Ces Assises régionales de la santé seraient, ainsi, dotées d’une direction régionale de la santé, structure administrative qui aurait pour objectif, en lien avec la politique de santé nationale et le Ministère de la santé, de mettre en œuvre la politique de santé ainsi définie régionalement. Elle serait, en outre, la structure ressource à l’élaboration de cette politique régionale. Elle serait l’administration développant les moyens financiers régionaux sanitaires et sociales, des capacités d’appui et d’ingénierie au service des échelons territoriaux en infra. Elle mettrait ses moyens à disposition d’un territoire pour accompagner ses projets et apporterait sa plus-value aux acteurs de terrain. Elle se déclinerait départementalement. Cette réorganisation à l’échelon régional nécessiterait une redéfinition et un renforcement de la place des élus locaux dans les dispositifs de suivi de l’emploi et de la formation des professionnels de santé et médico-sociaux. Les élus, déjà très engagés dans l’aménagement de leur territoire, dans l’accompagnement de leurs mutations, doivent pouvoir exercer une réelle influence sur les politiques de la santé, en lien avec l’Etat. Ils doivent pouvoir veiller à la définition de la politique de santé à l’échelle régionale.

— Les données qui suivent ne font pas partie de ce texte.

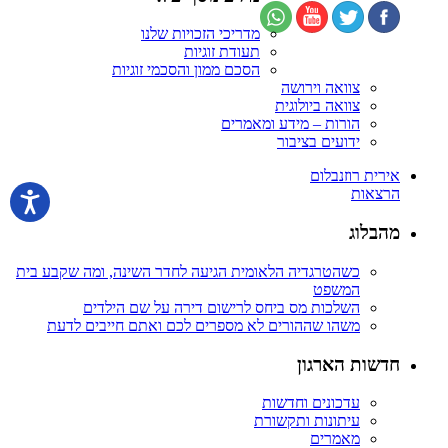
מדריכי הזכויות שלנו
תעודת זוגיות
הסכם ממון והסכמי זוגיות
צוואה וירושה
צוואה ביולוגית
הורות – מידע ומאמרים
ידועים בציבור
אירית רוזנבלום
הרצאות
מהבלוג
כשהטרגדיה הלאומית הגיעה לחדר השינה, ומה שקבע בית
המשפט
השלכות מס ביחס לרישום דירה על שם הילדים
משהו שההורים לא מספרים לכם ואתם חייבים לדעת
חדשות הארגון
עדכונים וחדשות
עיתונות ותקשורת
מאמרים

Ensemble, élus, citoyens, professionnels de la santé et du médico-social, représentants syndicaux, responsables universitaires et médicaux, représentants de la médecine de ville comme de l’hôpital et du médico-social, associé à un fort secteur de santé publique, doivent pouvoir établir leurs Schémas régionaux de politique de santé. Ainsi nous sortirions des SROS (schémas régionaux d’organisation des soins), aujourd’hui outils de gestion et de délivrance d’autorisations d’activité ou de restructurations rythmées par les seuls outils financiers. Les Régions et territoires ont besoin de vrais projets avec une vue d’ensemble des besoins, de l’évolution de l’offre et de leur service rendu en fonction de la demande, qui ne soient pas régies par de simples statistiques. Il en est ainsi des structures sanitaires ou médico-sociales insuffisamment sécurisées.
Ce maillage territorial reposerait sur une nouvelle organisation rendue indispensable de par l’évolution de la démographie médicale et l’ampleur des inégalités sociales et territoriales.

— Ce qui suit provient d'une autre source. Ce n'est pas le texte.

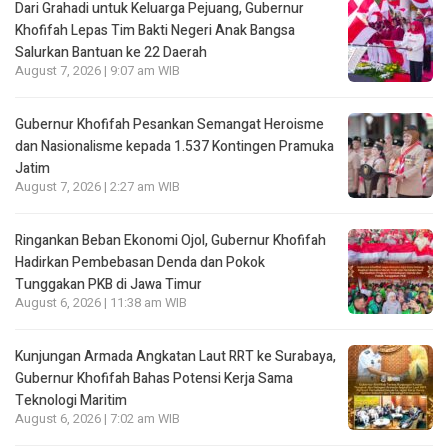
Dari Grahadi untuk Keluarga Pejuang, Gubernur
Khofifah Lepas Tim Bakti Negeri Anak Bangsa
Salurkan Bantuan ke 22 Daerah
August 7, 2026 | 9:07 am WIB
Gubernur Khofifah Pesankan Semangat Heroisme
dan Nasionalisme kepada 1.537 Kontingen Pramuka
Jatim
August 7, 2026 | 2:27 am WIB
Ringankan Beban Ekonomi Ojol, Gubernur Khofifah
Hadirkan Pembebasan Denda dan Pokok
Tunggakan PKB di Jawa Timur
August 6, 2026 | 11:38 am WIB
Kunjungan Armada Angkatan Laut RRT ke Surabaya,
Gubernur Khofifah Bahas Potensi Kerja Sama
Teknologi Maritim
August 6, 2026 | 7:02 am WIB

C’est pourquoi, il nous faut:
- imposer l’arrêt des regroupements / restructurations en cours et toute fermeture d’établissements et / ou services,
- exiger un plan national d’embauche, de titularisation, de formation, de réorganisation des services dans une ampleur exceptionnelle,
- exiger un plan de sauvegarde budgétaire des hôpitaux, mettre fin à la T2A (la tarification à l’activité), l’effacement total de la dette et un plan de sortie de tous les emprunts toxiques.